How could He have gained such popularity for the short time on earth that He spent, for the short duration of His ministry of only 1335 days?  How could Jesus continue to be of supreme importance to all the world, nearly 2000 years after He went to the Cross?  It is because, of course, of who He was and is and continues to be. 

The name JESUS actually tells us.  JESUS is from the Old Testament name of JOSHUA or JEHOSHUA, and there is another version of that.  There are actually three names in the Old Testament that are the same name, but sometimes they are spelled a little differently in the English. 

The name JESUS means, from JOSHUA in the Hebrew, “Jehovah Savior.”  That is what the name JESUS means, and that is exactly what Christ came to do.  He came to save His elect people. 
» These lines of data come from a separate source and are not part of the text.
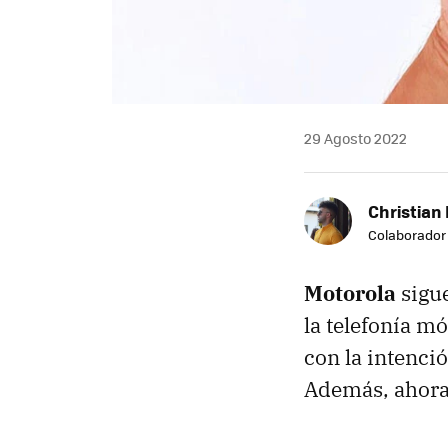
29 Agosto 2022
Christian 
Colaborador
Motorola
sigue
la telefonía m
con la intenci
Además, ahora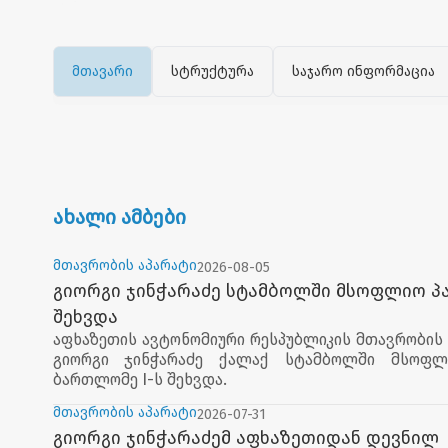
მთავარი
სტრუქტურა
საჯარო ინფორმაცია
ახალი ამბები
მთავრობის აპარატი
2026-08-05
გიორგი ჯინჭარაძე სტამბოლში მსოფლიო პ
შეხვდა
აფხაზეთის ავტონომიური რესპუბლიკის მთავრობის
გიორგი ჯინჭარაძე ქალაქ სტამბოლში მსოფლ
ბართლომე I-ს შეხვდა.
მთავრობის აპარატი
2026-07-31
შეხვედრაზე მსოფლიო პატრიარქმა საქართველოს
გიორგი ჯინჭარაძემ აფხაზეთიდან დევნილ
მთლიანობისა და სუვერენიტეტის მიმართ მხარ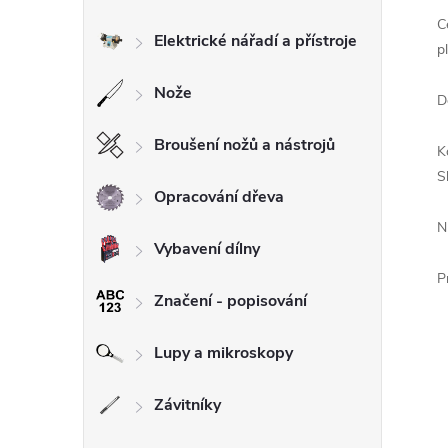
C
Elektrické nářadí a přístroje
p
Nože
D
Broušení nožů a nástrojů
K
S
Opracování dřeva
N
Vybavení dílny
P
Značení - popisování
Lupy a mikroskopy
Závitníky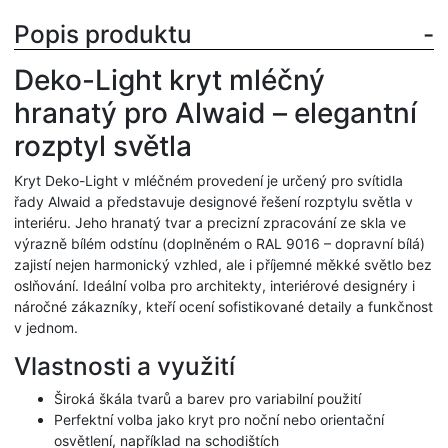
Popis produktu
Deko-Light kryt mléčný
hranatý pro Alwaid – elegantní
rozptyl světla
Kryt Deko-Light v mléčném provedení je určený pro svítidla
řady Alwaid a představuje designové řešení rozptylu světla v
interiéru. Jeho hranatý tvar a precizní zpracování ze skla ve
výrazně bílém odstínu (doplněném o RAL 9016 – dopravní bílá)
zajistí nejen harmonický vzhled, ale i příjemné měkké světlo bez
oslňování. Ideální volba pro architekty, interiérové designéry i
náročné zákazníky, kteří ocení sofistikované detaily a funkčnost
v jednom.
Vlastnosti a využití
Široká škála tvarů a barev pro variabilní použití
Perfektní volba jako kryt pro noční nebo orientační
osvětlení, například na schodištích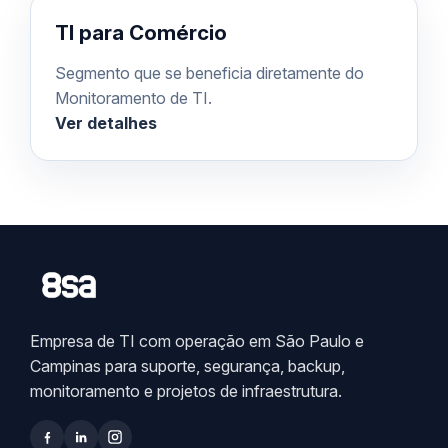
TI para Comércio
Segmento que se beneficia diretamente do
Monitoramento de TI.
Ver detalhes
Empresa de TI com operação em São Paulo e
Campinas para suporte, segurança, backup,
monitoramento e projetos de infraestrutura.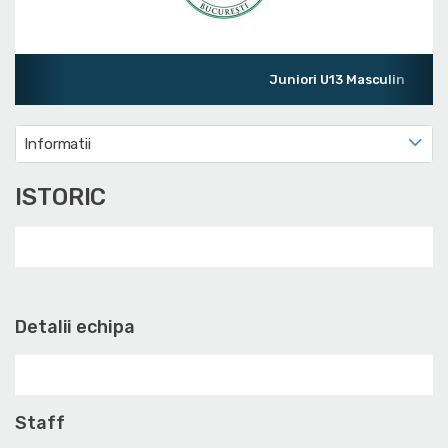
Juniori U13 Masculin
Informatii
ISTORIC
Detalii echipa
Staff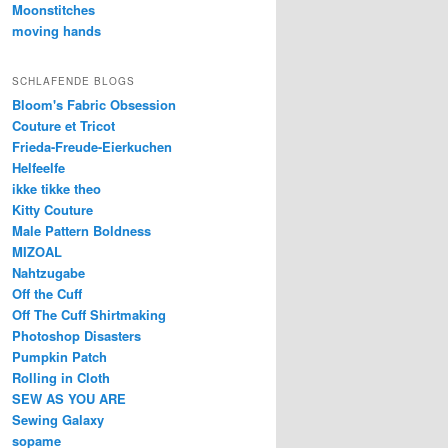
Moonstitches
moving hands
SCHLAFENDE BLOGS
Bloom's Fabric Obsession
Couture et Tricot
Frieda-Freude-Eierkuchen
Helfeelfe
ikke tikke theo
Kitty Couture
Male Pattern Boldness
MIZOAL
Nahtzugabe
Off the Cuff
Off The Cuff Shirtmaking
Photoshop Disasters
Pumpkin Patch
Rolling in Cloth
SEW AS YOU ARE
Sewing Galaxy
sopame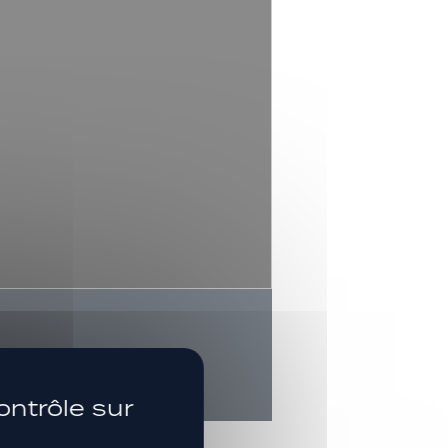
SUIVEZ-NOUS
ontrôle sur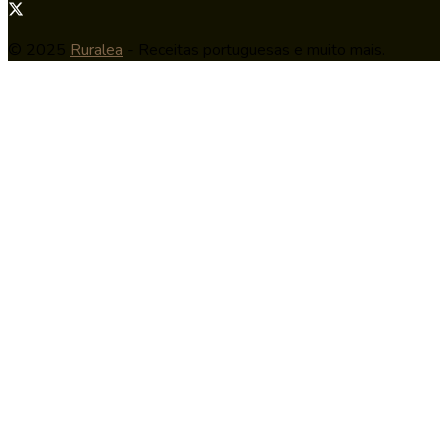
© 2025
Ruralea
- Receitas portuguesas e muito mais.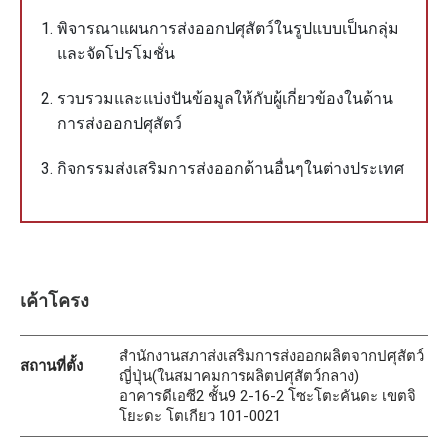
พิจารณาแผนการส่งออกปศุสัตว์ในรูปแบบเป็นกลุ่ม
และจัดโปรโมชั่น
รวบรวมและแบ่งปันข้อมูลให้กับผู้เกี่ยวข้องในด้าน
การส่งออกปศุสัตว์
กิจกรรมส่งเสริมการส่งออกด้านอื่นๆในต่างประเทศ
เค้าโครง
สำนักงานสภาส่งเสริมการส่งออกผลิตจากปศุสัตว์
สถานที่ตั้ง
ญี่ปุ่น(ในสมาคมการผลิตปศุสัตว์กลาง)
อาคารดีเอซี2 ชั้น9 2-16-2 โซะโตะคันดะ เขตจิ
โยะดะ โตเกียว 101-0021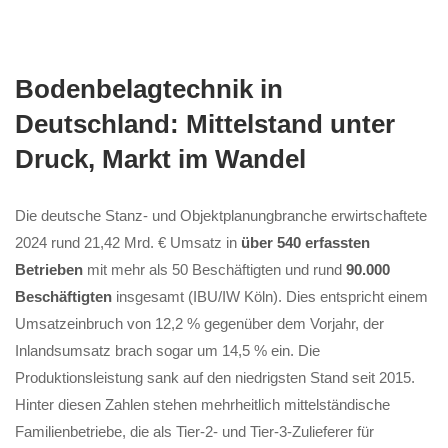
Bodenbelagtechnik in
Deutschland: Mittelstand unter
Druck, Markt im Wandel
Die deutsche Stanz- und Objektplanungbranche erwirtschaftete
2024 rund 21,42 Mrd. € Umsatz in
über 540 erfassten
Betrieben
mit mehr als 50 Beschäftigten und rund
90.000
Beschäftigten
insgesamt (IBU/IW Köln). Dies entspricht einem
Umsatzeinbruch von 12,2 % gegenüber dem Vorjahr, der
Inlandsumsatz brach sogar um 14,5 % ein. Die
Produktionsleistung sank auf den niedrigsten Stand seit 2015.
Hinter diesen Zahlen stehen mehrheitlich mittelständische
Familienbetriebe, die als Tier-2- und Tier-3-Zulieferer für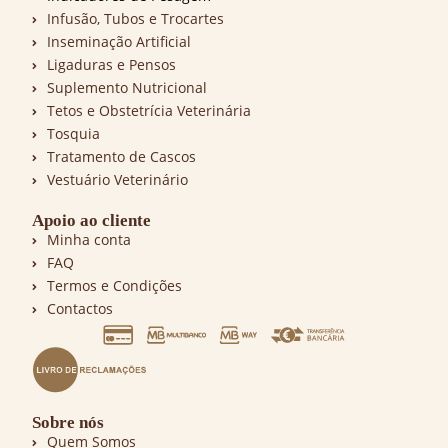
Infusão, Tubos e Trocartes
Inseminação Artificial
Ligaduras e Pensos
Suplemento Nutricional
Tetos e Obstetrícia Veterinária
Tosquia
Tratamento de Cascos
Vestuário Veterinário
Apoio ao cliente
Minha conta
FAQ
Termos e Condições
Contactos
Sobre nós
Quem Somos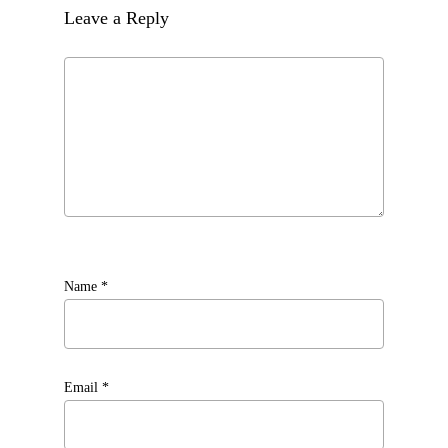
Leave a Reply
Name
*
Email
*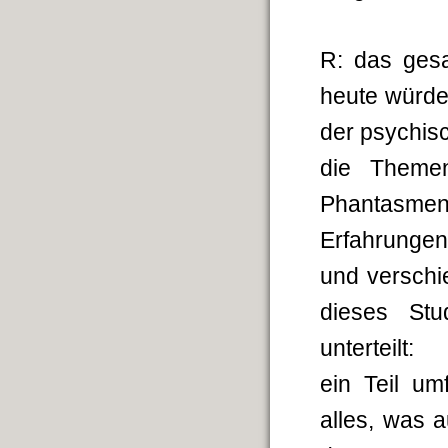
R: das ges
heute würde
der psychis
die Theme
Phantasme
Erfahrungen
und versch
dieses Stu
unterteilt:
ein Teil um
alles, was a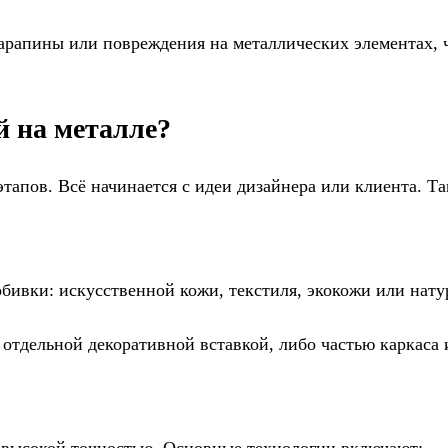
арапины или повреждения на металлических элементах, 
й на металле?
тапов. Всё начинается с идеи дизайнера или клиента. Та
обивки: искусственной кожи, текстиля, экокожи или нат
 отдельной декоративной вставкой, либо частью каркаса 
 высокой точностью. Основные технологии включают: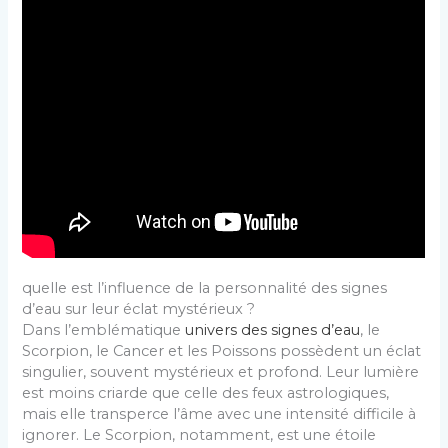
quelle est l’influence de la personnalité des signes
d’eau sur leur éclat mystérieux ?
Dans l’emblématique
univers des signes d’eau
, le
Scorpion, le Cancer et les Poissons possèdent un éclat
singulier, souvent mystérieux et profond. Leur lumière
est moins criarde que celle des feux astrologiques,
mais elle transperce l’âme avec une intensité difficile à
ignorer. Le Scorpion, notamment, est une étoile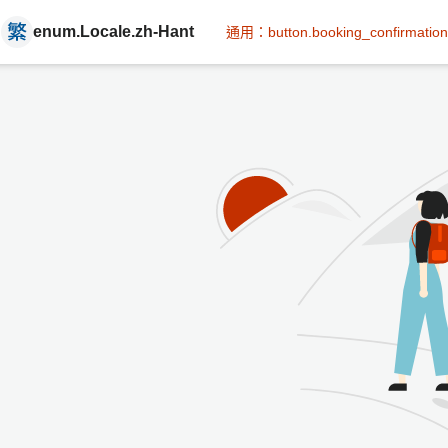
enum.Locale.zh-Hant
通用：button.booking_confirmation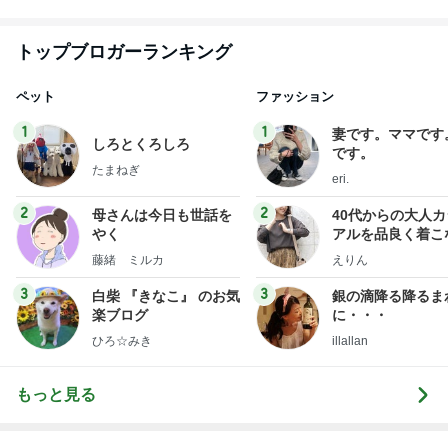
トップブロガーランキング
ペット
ファッション
1
1
妻です。ママです
しろとくろしろ
です。
たまねぎ
eri.
2
2
母さんは今日も世話を
40代からの大人
やく
アルを品良く着こ
ファッションブロ
藤緒 ミルカ
えりん
3
3
白柴 『きなこ』 のお気
銀の滴降る降るま
楽ブログ
に・・・
ひろ☆みき
illallan
もっと見る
If we go back to Isaiah 43, it says in Isaiah 43:11: 

I, even I, am JEHOVAH; and beside me there is no saviour. 

Jehovah Savior; Jehovah only; it is exclusive.  He alone is Savior.  There can be no other Savior. 

Look at Hosea 13.  Hosea comes after Daniel.  Hosea 13:4: 

Yet I am JEHOVAH thy God from the land of Egypt, and thou shalt know no god but me: for there is no saviour beside me. 

Really, you have to be God to be Savior.  The only One who can be the Savior is God, is Jehovah, “I, even I, am Jehovah; and beside Me there is no Savior,” none other but Jehovah Himself, eternal God. 

Now, what is shocking to some people, what really ought to amaze all people, is what we read in the Gospel of Luke, in chapter 2, regarding the birth of the Christ-child.  It says in Luke 2:10-11: 

And the angel said unto them, Fear not: for, behold, I bring you good tidings of great joy, which shall be to all people.  For unto you is born this day in the city of David a Saviour, which is Christ the Lord.

A Savior is born.  How can that be?  Well, who can that be?  Who can that be?  It can only be Jehovah.  There is none other.  There is no additional person.  Anyone who attempts to say that Jesus Christ is not God, that He is not Jehovah Himself, has to answer that question.  Why is it that the Bible says that this day is born a Savior and it is Jesus Christ?  The New Testament is absolutely clear that Jesus is the Savior.  Jesus is the Savior.  How many times does the New Testament tell us that? 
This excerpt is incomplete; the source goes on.